File URL handling

Specification scope and status

This specification describes the current implementation.

Datalad datasets can record URLs for file content access as metadata. This is a feature provided by git-annex and is available for any annexed file. DataLad improves upon the git-annex functionality in two ways:

  1. Support for a variety of (additional) protocols and authentication methods.

  2. Support for special URLs pointing to individual files located in registered (annexed) archives, such as tarballs and ZIP files.

These additional features are available to all functionality that is processing URLs, such as get, addurls, or download-url.

Extensible protocol and authentication support

DataLad ships with a dedicated implementation of an external git-annex special remote named git-annex-remote-datalad. This is a somewhat atypical special remote, because it cannot receive files and store them, but only supports read operations.

Specifically, it uses the CLAIMURL feature of the external special remote protocol to take over processing of URLs with supported protocols in all datasets that have this special remote configured and enabled.

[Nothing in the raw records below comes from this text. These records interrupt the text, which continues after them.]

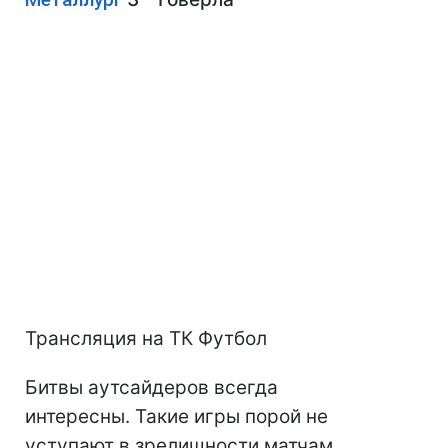
Трансляция на ТК Футбол
Битвы аутсайдеров всегда
интересны. Такие игры порой не
уступают в зрелищности матчам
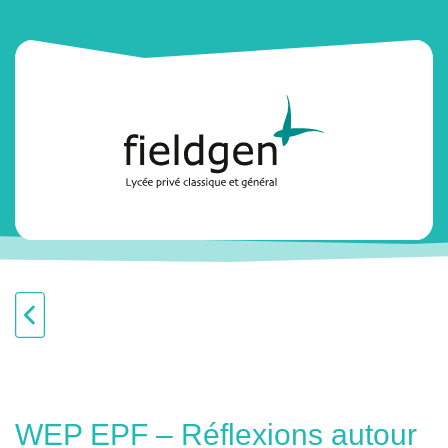
WEP EPF – Réflexions autour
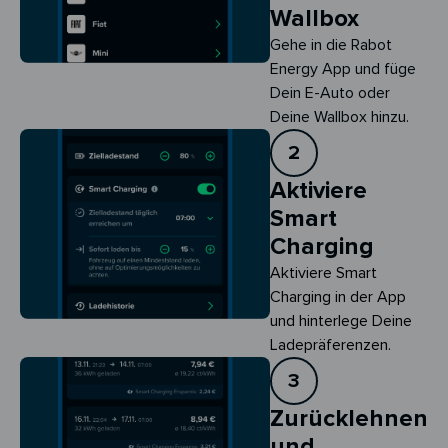
Wallbox
Gehe in die Rabot
Energy App und füge
Dein E-Auto oder
Deine Wallbox hinzu.
2
Aktiviere
Smart
Charging
Aktiviere Smart 
Charging in der App 
und hinterlege Deine 
Ladepräferenzen.
3
Zurücklehnen
und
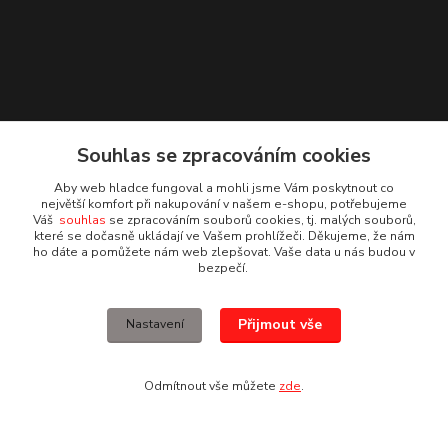
Souhlas se zpracováním cookies
Aby web hladce fungoval a mohli jsme Vám poskytnout co
největší komfort při nakupování v našem e-shopu, potřebujeme
Váš
souhlas
se zpracováním souborů cookies, tj. malých souborů,
které se dočasně ukládají ve Vašem prohlížeči. Děkujeme, že nám
ho dáte a pomůžete nám web zlepšovat. Vaše data u nás budou v
Kontakty
bezpečí.
Irena Dvořáková
Přijmout vše
Nastavení
+420 732 595 975
(PO - PÁ, 7 - 15 hod.)
Odmítnout vše můžete
zde
.
obchod@vruty-roman-stary.cz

This special remote is automatically configured and enabled in DataLad dataset as a datalad remote, by commands that utilize its features, such as download-url. Once enabled, DataLad (but also git-annex) is able to act on additional protocols, such as s3://, and the respective URLs can be given directly to commands like git annex addurl, or datalad download-url.

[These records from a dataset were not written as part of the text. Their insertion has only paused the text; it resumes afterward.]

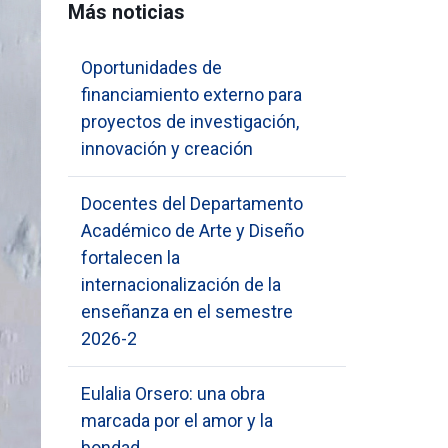
Más noticias
Oportunidades de
financiamiento externo para
proyectos de investigación,
innovación y creación
Docentes del Departamento
Académico de Arte y Diseño
fortalecen la
internacionalización de la
enseñanza en el semestre
2026-2
Eulalia Orsero: una obra
marcada por el amor y la
bondad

Beyond additional protocol support, the datalad special remote also interfaces with DataLad’s Credential management. It can identify a particular credential required for a given URL (based on something called a “provider” configuration), ask for the credential or retrieve it from a credential store, and supply it to the respective service in an appropriate form. Importantly, this feature neither requires the necessary credential or provider configuration to be encoded in a URL (where it would become part of the git-annex metadata), nor to be committed to a dataset. Hence all information that may depend on which entity is performing a URL request and in what environment is completely separated from the location information on a particular file content. This minimizes the required dataset maintenance effort (when credentials change), and offers a clean separation of identity and availability tracking vs. authentication management.

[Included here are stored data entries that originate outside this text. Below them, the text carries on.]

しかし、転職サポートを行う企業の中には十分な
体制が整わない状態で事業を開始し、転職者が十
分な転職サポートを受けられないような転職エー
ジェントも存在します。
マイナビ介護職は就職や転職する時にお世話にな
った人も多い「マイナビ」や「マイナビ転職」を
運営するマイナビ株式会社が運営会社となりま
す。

Indexing and access of archive content

Another git-annex special remote, named git-annex-remote-datalad-archives, is used to enable file content retrieval from annexed archive files, such as tarballs and ZIP files. Its implementation concept is closely related to the git-annex-remote-datalad, described above. Its main difference is that it claims responsibility for a particular type of “URL” (starting with dl+archive:). These URLs encode the identity of an archive file, in terms of its git-annex key name, and a relative path inside this archive pointing to a particular file.

Like git-annex-remote-datalad, only read operations are supported. When a request to a dl+archive: “URL” is made, the special remote identifies the archive file, if necessary obtains it at the precise version needed, and extracts the respected file content from the archive at the correct location.

This special remote is automatically configured and enabled as datalad-archives by the add-archive-content command. This command indexes annexed archives, extracts, and registers their content to a dataset. File content availability information is recorded in terms of the dl+archive: “URLs”, which are put into the git-annex metadata on a file’s content.